Initial eye gaze to faces and its functional consequence on face identification abilities in autism spectrum disorder
Background: Autism spectrum disorder (ASD) is a neurodevelopmental disorder defined and diagnosed by core deficits in social communication and the presence of restricted and repetitive behaviors. Research on face processing suggests deficits in this domain in ASD but includes many mixed findings regarding the nature and extent of these differences. The first eye movement to a face has been shown to be highly informative and sufficient to achieve high performance in face identification in neurotypical adults. The current study focused on this critical moment shown to be essential in the process of face identification.

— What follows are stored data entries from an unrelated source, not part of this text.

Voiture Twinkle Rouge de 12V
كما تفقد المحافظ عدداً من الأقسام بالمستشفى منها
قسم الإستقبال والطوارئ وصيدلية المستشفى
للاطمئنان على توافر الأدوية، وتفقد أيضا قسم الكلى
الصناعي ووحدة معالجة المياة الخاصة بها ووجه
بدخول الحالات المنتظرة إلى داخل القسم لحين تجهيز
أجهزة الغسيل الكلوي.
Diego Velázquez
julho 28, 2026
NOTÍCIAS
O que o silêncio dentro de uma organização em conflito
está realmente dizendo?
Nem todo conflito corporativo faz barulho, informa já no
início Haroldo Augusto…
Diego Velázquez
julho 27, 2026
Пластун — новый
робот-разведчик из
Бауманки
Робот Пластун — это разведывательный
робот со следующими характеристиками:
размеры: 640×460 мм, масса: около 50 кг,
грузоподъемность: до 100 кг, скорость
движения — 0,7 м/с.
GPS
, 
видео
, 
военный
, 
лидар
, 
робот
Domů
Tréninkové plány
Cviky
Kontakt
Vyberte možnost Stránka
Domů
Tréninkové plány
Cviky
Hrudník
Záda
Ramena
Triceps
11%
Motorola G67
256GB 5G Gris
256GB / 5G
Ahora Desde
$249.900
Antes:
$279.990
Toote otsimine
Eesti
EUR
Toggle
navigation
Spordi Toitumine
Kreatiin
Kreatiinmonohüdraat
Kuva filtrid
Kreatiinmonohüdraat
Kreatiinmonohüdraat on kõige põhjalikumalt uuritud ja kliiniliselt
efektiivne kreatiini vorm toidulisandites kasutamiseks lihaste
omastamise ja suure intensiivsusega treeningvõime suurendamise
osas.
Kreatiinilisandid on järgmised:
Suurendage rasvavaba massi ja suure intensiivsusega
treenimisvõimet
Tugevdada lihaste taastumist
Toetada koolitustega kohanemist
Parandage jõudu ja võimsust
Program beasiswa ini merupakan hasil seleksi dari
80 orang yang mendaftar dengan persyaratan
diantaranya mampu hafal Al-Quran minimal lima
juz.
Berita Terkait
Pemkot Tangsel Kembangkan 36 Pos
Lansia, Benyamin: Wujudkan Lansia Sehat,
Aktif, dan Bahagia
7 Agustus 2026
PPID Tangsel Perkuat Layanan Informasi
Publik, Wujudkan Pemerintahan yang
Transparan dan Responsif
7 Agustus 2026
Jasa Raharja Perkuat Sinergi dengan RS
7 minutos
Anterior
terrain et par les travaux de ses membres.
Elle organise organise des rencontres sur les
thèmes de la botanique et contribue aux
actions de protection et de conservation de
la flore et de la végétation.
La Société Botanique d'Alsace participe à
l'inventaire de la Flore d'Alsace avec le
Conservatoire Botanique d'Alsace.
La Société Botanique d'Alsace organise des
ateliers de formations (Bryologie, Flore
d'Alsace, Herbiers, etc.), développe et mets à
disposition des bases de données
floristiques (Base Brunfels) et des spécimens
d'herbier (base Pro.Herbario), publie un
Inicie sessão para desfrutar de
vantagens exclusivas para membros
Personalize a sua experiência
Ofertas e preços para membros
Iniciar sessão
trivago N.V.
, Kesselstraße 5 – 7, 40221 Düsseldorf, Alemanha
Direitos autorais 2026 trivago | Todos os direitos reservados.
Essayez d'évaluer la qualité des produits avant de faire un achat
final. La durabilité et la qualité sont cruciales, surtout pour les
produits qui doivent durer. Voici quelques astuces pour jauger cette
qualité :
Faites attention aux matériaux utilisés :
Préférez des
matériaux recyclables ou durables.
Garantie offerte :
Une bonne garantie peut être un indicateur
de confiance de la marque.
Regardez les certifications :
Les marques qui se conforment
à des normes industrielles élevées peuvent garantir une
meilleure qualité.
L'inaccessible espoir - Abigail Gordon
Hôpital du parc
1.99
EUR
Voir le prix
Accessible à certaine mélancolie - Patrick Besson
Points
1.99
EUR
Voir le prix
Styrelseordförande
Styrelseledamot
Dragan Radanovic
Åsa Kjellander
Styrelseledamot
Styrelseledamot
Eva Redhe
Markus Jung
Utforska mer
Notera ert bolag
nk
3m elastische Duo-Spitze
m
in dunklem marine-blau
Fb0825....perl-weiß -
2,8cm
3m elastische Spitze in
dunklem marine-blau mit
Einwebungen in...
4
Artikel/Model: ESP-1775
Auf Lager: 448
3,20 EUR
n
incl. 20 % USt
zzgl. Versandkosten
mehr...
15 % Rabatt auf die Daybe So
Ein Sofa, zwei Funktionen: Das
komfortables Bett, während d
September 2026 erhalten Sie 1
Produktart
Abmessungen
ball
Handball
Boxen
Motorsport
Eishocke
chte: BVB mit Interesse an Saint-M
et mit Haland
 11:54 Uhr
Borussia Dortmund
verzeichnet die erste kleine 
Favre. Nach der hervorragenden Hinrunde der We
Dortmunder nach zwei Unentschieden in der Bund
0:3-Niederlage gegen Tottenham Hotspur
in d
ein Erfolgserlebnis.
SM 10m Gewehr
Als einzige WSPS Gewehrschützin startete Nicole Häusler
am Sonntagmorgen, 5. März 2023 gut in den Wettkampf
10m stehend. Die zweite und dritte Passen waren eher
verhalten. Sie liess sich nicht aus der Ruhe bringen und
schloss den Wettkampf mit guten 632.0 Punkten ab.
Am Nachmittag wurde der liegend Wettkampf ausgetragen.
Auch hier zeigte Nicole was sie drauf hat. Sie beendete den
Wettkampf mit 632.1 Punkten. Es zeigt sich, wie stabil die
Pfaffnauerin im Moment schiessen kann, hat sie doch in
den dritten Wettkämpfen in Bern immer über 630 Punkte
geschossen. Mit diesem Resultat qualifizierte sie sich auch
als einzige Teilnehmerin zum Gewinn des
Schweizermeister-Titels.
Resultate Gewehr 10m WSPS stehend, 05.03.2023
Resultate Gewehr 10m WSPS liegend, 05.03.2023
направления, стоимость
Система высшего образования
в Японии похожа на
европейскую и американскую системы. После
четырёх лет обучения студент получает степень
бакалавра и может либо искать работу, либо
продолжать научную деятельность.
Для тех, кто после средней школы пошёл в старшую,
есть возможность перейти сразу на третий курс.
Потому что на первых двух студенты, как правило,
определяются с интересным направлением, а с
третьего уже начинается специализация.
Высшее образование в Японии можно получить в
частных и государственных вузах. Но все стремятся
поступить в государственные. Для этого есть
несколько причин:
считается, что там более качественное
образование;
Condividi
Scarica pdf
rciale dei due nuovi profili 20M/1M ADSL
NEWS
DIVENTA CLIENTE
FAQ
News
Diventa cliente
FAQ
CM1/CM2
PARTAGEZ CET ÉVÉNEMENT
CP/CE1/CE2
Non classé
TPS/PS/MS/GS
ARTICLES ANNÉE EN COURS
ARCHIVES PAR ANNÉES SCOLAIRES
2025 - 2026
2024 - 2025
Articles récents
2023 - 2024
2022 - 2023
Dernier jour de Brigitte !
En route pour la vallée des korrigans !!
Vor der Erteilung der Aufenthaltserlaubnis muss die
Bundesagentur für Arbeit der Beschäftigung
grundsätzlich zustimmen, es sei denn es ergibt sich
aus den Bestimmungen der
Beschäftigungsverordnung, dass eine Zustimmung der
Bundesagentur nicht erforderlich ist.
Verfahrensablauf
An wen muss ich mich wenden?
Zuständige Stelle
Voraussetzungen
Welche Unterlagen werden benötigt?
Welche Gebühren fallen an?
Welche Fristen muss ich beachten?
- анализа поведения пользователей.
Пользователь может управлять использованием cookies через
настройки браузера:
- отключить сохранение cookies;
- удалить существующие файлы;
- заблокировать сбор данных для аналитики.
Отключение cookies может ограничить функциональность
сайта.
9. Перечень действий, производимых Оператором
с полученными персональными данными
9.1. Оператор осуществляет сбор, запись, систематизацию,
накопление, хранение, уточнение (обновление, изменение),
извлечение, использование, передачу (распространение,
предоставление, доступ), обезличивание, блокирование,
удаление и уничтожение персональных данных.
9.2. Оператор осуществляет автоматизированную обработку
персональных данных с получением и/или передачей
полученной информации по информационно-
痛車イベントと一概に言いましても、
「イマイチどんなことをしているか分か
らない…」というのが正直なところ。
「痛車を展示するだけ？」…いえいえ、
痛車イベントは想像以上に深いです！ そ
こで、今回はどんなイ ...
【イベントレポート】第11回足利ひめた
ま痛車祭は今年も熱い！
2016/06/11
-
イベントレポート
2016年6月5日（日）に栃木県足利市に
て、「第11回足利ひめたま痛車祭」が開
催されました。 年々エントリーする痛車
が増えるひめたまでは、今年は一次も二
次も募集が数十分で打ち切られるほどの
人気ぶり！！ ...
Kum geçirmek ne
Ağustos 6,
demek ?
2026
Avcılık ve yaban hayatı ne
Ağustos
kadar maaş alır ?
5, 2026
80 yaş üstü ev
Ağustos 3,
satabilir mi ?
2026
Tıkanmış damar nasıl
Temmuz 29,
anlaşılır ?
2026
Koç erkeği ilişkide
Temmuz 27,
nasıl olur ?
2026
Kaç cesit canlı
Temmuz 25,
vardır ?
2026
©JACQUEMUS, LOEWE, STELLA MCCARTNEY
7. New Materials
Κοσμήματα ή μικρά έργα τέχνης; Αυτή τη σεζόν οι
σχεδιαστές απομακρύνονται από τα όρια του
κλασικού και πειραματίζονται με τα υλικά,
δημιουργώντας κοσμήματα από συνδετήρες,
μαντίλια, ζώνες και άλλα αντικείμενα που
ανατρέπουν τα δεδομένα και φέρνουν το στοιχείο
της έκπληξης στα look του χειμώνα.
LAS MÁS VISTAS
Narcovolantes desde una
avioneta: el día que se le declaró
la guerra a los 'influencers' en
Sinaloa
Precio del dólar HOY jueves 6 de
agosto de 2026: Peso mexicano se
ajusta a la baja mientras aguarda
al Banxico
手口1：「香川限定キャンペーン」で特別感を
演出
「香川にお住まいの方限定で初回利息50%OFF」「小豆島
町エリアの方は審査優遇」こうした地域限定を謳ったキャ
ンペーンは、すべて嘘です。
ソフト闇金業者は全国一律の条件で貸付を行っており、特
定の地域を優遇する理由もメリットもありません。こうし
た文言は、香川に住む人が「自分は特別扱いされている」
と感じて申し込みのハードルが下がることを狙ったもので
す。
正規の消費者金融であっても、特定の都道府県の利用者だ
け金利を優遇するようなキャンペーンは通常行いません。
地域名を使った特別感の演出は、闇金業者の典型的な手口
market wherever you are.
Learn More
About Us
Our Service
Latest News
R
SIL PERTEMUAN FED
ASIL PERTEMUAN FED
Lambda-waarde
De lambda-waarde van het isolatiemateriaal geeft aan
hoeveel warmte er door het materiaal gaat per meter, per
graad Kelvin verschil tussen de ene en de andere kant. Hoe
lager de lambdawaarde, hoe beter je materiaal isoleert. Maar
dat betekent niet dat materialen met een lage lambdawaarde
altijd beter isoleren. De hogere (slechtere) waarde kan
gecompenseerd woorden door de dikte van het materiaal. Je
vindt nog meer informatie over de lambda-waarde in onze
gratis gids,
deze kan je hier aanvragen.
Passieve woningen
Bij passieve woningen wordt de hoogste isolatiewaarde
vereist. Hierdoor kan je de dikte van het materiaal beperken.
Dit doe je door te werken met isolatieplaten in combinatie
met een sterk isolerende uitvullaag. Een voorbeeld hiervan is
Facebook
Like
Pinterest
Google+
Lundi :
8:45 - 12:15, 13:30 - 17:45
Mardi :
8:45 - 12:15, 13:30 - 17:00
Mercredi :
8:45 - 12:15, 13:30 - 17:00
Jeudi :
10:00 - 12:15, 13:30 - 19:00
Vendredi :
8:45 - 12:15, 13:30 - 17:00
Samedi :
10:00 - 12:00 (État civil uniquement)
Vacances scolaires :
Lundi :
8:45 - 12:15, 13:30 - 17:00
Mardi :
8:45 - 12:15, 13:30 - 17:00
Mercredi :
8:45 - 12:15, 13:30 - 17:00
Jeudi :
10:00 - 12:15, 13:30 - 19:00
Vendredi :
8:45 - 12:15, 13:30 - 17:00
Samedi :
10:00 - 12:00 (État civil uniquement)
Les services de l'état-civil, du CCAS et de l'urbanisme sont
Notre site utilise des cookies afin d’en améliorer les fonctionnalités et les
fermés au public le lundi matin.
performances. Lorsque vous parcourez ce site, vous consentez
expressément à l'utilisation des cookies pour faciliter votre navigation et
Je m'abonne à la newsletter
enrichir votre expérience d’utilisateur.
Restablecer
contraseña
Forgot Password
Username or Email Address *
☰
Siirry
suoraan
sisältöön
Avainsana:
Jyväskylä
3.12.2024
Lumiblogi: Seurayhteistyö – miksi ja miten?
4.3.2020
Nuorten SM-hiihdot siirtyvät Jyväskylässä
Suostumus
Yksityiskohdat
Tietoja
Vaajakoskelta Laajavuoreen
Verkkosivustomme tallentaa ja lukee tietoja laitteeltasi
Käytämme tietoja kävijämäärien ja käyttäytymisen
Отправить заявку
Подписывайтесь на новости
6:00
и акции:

Methods: We applied an established eye-tracking and face identification paradigm to comprehensively characterize the initial eye movement to a face and test its functional consequence on face identification performance in adolescents with and without ASD (n = 21 per group), and in neurotypical adults. Specifically, we presented a series of faces and measured the landing location of the first saccade to each face, while simultaneously measuring their face identification abilities. Then, individuals were guided to look at specific locations on the face, and we measured how face identification performance varied as a function of that location. Adolescent participants also completed a more traditional measure of face identification which allowed us to more fully characterize face identification abilities in ASD.
Results: Our results indicate that the location of the initial look to faces and face identification performance for briefly presented faces are intact in ASD, ruling out the possibility that deficits in face perception, at least in adolescents with ASD, begin with the initial eye movement to the face. However, individuals with ASD showed impairments on the more traditional measure of face identification.
Conclusion: Together, the observed dissociation between initial, rapid face perception processes, and other measures of face perception offers new insights and hypotheses related to the timing and perceptual complexity of face processing and how these specific aspects of face identification may be disrupted in ASD.
Keywords: Autism spectrum disorder; Eye gaze; Face identification.